(Data records)
————————

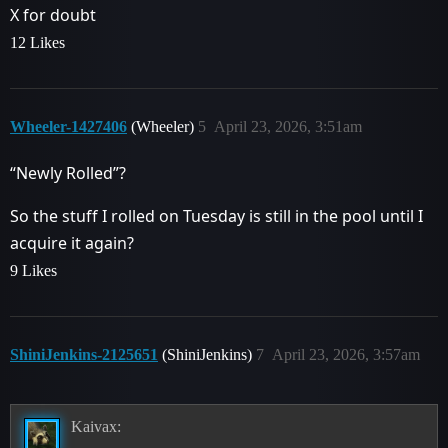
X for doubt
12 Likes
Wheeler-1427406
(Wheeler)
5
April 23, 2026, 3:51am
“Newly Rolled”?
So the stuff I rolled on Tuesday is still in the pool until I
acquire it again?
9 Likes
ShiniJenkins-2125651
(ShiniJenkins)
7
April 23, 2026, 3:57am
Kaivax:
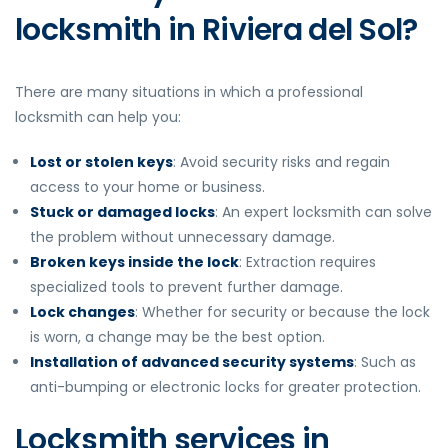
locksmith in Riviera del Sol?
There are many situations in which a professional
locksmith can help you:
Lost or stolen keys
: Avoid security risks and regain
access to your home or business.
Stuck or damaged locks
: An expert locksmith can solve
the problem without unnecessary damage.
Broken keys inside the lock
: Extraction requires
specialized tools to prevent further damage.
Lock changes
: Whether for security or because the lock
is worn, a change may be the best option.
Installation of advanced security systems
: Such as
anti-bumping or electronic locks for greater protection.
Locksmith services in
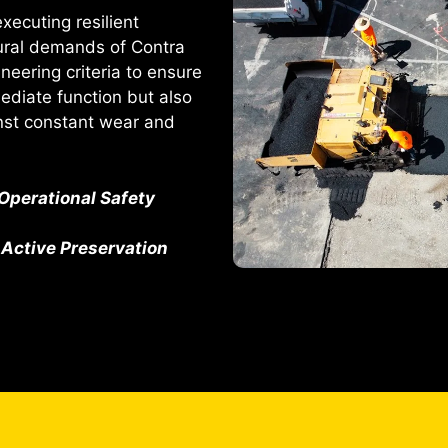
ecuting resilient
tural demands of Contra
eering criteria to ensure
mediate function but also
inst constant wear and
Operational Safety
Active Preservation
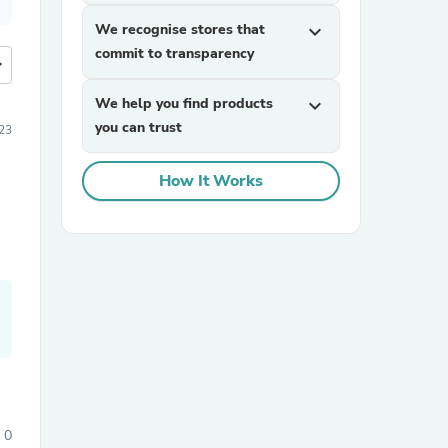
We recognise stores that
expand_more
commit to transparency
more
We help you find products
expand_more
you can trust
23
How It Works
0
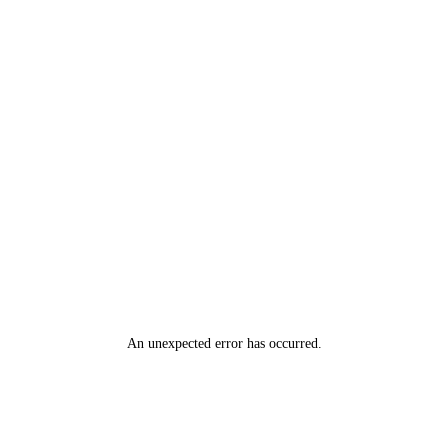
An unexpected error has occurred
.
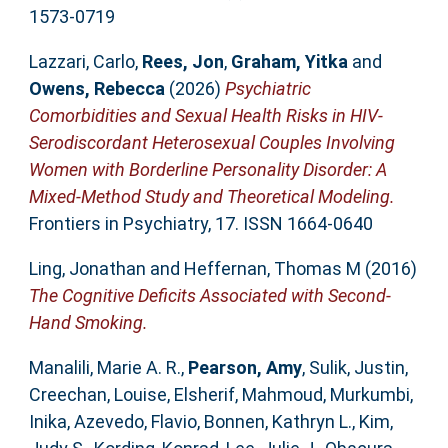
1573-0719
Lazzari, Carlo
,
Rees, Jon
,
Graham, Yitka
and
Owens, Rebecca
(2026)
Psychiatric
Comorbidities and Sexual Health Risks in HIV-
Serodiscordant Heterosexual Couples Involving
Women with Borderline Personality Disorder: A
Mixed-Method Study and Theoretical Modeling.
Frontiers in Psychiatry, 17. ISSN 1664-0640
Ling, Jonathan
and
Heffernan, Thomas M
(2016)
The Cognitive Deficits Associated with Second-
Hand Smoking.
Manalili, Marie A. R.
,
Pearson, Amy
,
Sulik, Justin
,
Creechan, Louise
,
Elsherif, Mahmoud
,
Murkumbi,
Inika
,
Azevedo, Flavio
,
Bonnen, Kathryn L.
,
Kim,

————————

Please restate each entry exactly, but drop any picture it holds.

X for doubt
12 Likes
Wheeler-1427406
(Wheeler)
5
April 23, 2026, 3:51am
“Newly Rolled”?
So the stuff I rolled on Tuesday is still in the pool until I
acquire it again?
9 Likes
ShiniJenkins-2125651
(ShiniJenkins)
7
April 23, 2026, 3:57am
Kaivax:
locksmith in Riviera del Sol?
There are many situations in which a professional
locksmith can help you:
Lost or stolen keys
: Avoid security risks and regain
access to your home or business.
Stuck or damaged locks
: An expert locksmith can solve
the problem without unnecessary damage.
Broken keys inside the lock
: Extraction requires
specialized tools to prevent further damage.
Lock changes
: Whether for security or because the lock
is worn, a change may be the best option.
Installation of advanced security systems
: Such as
anti-bumping or electronic locks for greater protection.
Locksmith services in
ecuting resilient
tural demands of Contra
eering criteria to ensure
mediate function but also
inst constant wear and
Operational Safety
Active Preservation
We recognise stores that
expand_more
commit to transparency
more
We help you find products
expand_more
you can trust
23
How It Works
0
An unexpected error has occurred
.
1573-0719
Lazzari, Carlo
,
Rees, Jon
,
Graham, Yitka
and
Owens, Rebecca
(2026)
Psychiatric
Comorbidities and Sexual Health Risks in HIV-
Serodiscordant Heterosexual Couples Involving
Women with Borderline Personality Disorder: A
Mixed-Method Study and Theoretical Modeling.
Frontiers in Psychiatry, 17. ISSN 1664-0640
Ling, Jonathan
and
Heffernan, Thomas M
(2016)
The Cognitive Deficits Associated with Second-
Hand Smoking.
Manalili, Marie A. R.
,
Pearson, Amy
,
Sulik, Justin
,
Creechan, Louise
,
Elsherif, Mahmoud
,
Murkumbi,
Inika
,
Azevedo, Flavio
,
Bonnen, Kathryn L.
,
Kim,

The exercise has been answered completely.